Dicen –lo creo- que es un desquite de la naturaleza a los excesos que los humanos hemos estado acostumbrados a hacer sobre ella, como si fuéramos los únicos seres, amos y señores del universo. Recordé a William Ospina cuando cuenta, en América Mestiza, que “Humboldt percibió la armonía del Cosmos y advirtió cuán molesto puede llegar a ser el hombre para el mundo”. El iluminado científico y el ilustrado escritor nos han llamado la atención varias veces… ahora tenemos que agacharles la cabeza y con la mayor humildad repensarnos como habitantes de este planeta.
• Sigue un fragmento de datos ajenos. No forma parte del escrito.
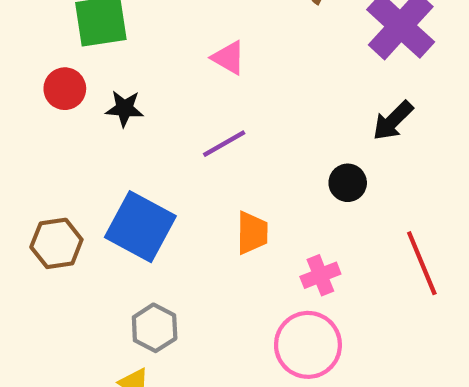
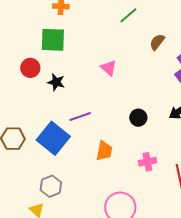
purple line: (224, 144) -> (80, 117), moved
black circle: (348, 183) -> (138, 118), moved
pink cross: (320, 275) -> (147, 162), moved

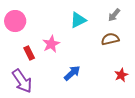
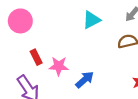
pink star: (51, 44) -> (59, 66), moved, turned 30

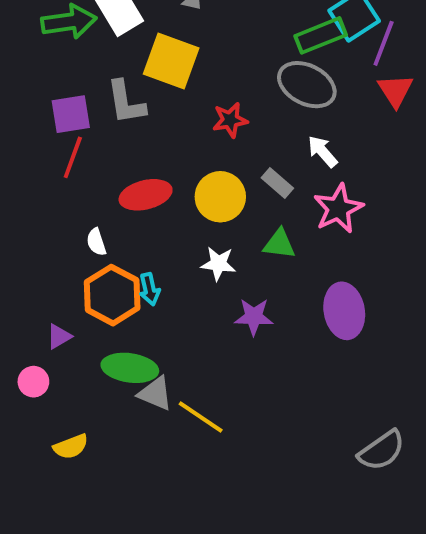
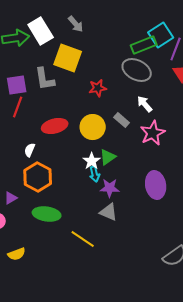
white semicircle: (96, 242) -> (30, 150), turned 40
green triangle: (279, 244) -> (108, 157), moved, turned -42
white star: (218, 264) -> (92, 161), turned 30
cyan arrow: (149, 289) -> (95, 174), moved
gray triangle: (155, 393) -> (109, 212), moved

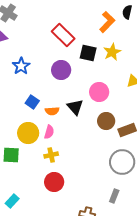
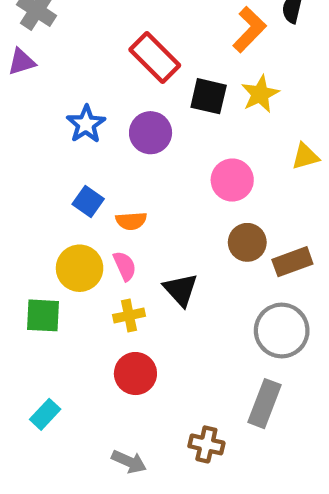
blue star: (21, 66) -> (86, 124), moved
black triangle: (75, 107) -> (181, 290), moved
pink semicircle: (49, 132) -> (125, 266), turned -40
gray rectangle: (114, 196) -> (264, 404), size x1.5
La amenaza está viva y la moraleja será el mandato a vivir en armonía con los demás seres de la Tierra, comenzando por hacerlo con nuestros semejantes y con uno mismo. Porque si algo quedará de positivo de esta pandemia será la necesidad de tomar consciencia sobre nuestros actos, y el reacomodo de nuestros valores: saber lo que es verdaderamente importante en la vida. Por ahora, sacar lo positivo de la situación y disfrutar de tantos domingos.